Книга 5. Назад в будущее. Глава 17. В имении

Олег Барсуковский 2
Прежде чем тронутся в путь я переоделся в привезённое Стаховичем. Одеждой это я не рискнул бы назвать. Самое подходящее наименование этому барахлу – лохмотья. Что я и высказал скупому шляхтичу.
- И какое же чучело Вы обобрали, Владимир Юрьевич? Или Вам эти тряпки вместо сдачи со взятки в управе дали?
Стахович ничуть не смутился и тут же перешел в контратаку. Он уперся локтями в бок и стал похож на классического пана из романов Станкевича.
- А известно Вам, милостивый господин-товарищ Воропаев, что за эти, как Вы их назвали, «тряпки», я выложил кругленькую сумму?
- Да? И в какой же валюте, позвольте спросить? В монгольских тугриках?
- В марках, мой друг, марках. Хоть и оккупационных. У Вас, пшепрашем пана, размер уж больно неходовой. Жид-торговец полчаса искал подходящее платье.

Я брезгливо натянул на себя принесенное управляющим одеяние.

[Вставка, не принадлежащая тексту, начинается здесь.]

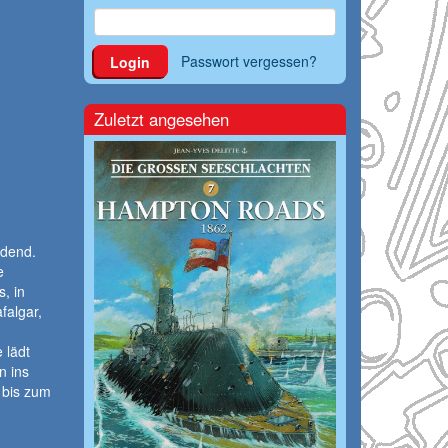
Passwort vergessen?
Login
Zuletzt angesehen
idend.
e
, in
falgar,
 lädt
n ins
 bis zum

Но когда дошел до обуви, то сказал этому жадному ляху свое решительное «фи». Огромные кирзовые башмаки мало того, что были на несколько размеров больше, так вдобавок еще и их каблуки были стоптаны до невозможности. Подобные башмаки я видел только в далеком детстве, в цирке у коверных клоунов.
 — Вот, что Стахович, эту обувку я носить не стану. Обойдусь своими сапогами. «Лапсердак» же этот – я еще раз недовольно оглядел свой мятый пиджак неопределенного цвета – Вы мне замените, когда мы придем в поместье. Ищите где хотите, но завтра я должен предстать перед его светлостью мастером сыроделательных искусств, а не нищим с паперти.

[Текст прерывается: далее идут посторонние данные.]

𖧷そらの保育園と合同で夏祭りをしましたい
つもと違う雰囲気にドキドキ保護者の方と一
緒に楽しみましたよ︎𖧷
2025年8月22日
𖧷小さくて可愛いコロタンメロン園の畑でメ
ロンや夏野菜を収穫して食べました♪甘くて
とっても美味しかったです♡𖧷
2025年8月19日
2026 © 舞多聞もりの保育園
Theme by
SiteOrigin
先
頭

Поляк на это только хмыкнул и ядовито заметил:
- А Вы что-то понимаете в производстве сыра?
- А Ваш князь, что, технолог данного производства? – ответил я вопросом на вопрос.
- Насколько я знаю, он окончил политехнический институт в Берлине. Специальность мне неизвестна, но в сортах сыра он хорошо разбирается.
- Да будет Вам известно, Стахович, что я тоже большой любитель этого продукта. Так что, нам с князем будет о чем поговорить. Ладно, завтра увидим, а теперь вперед в Ваши Козенки.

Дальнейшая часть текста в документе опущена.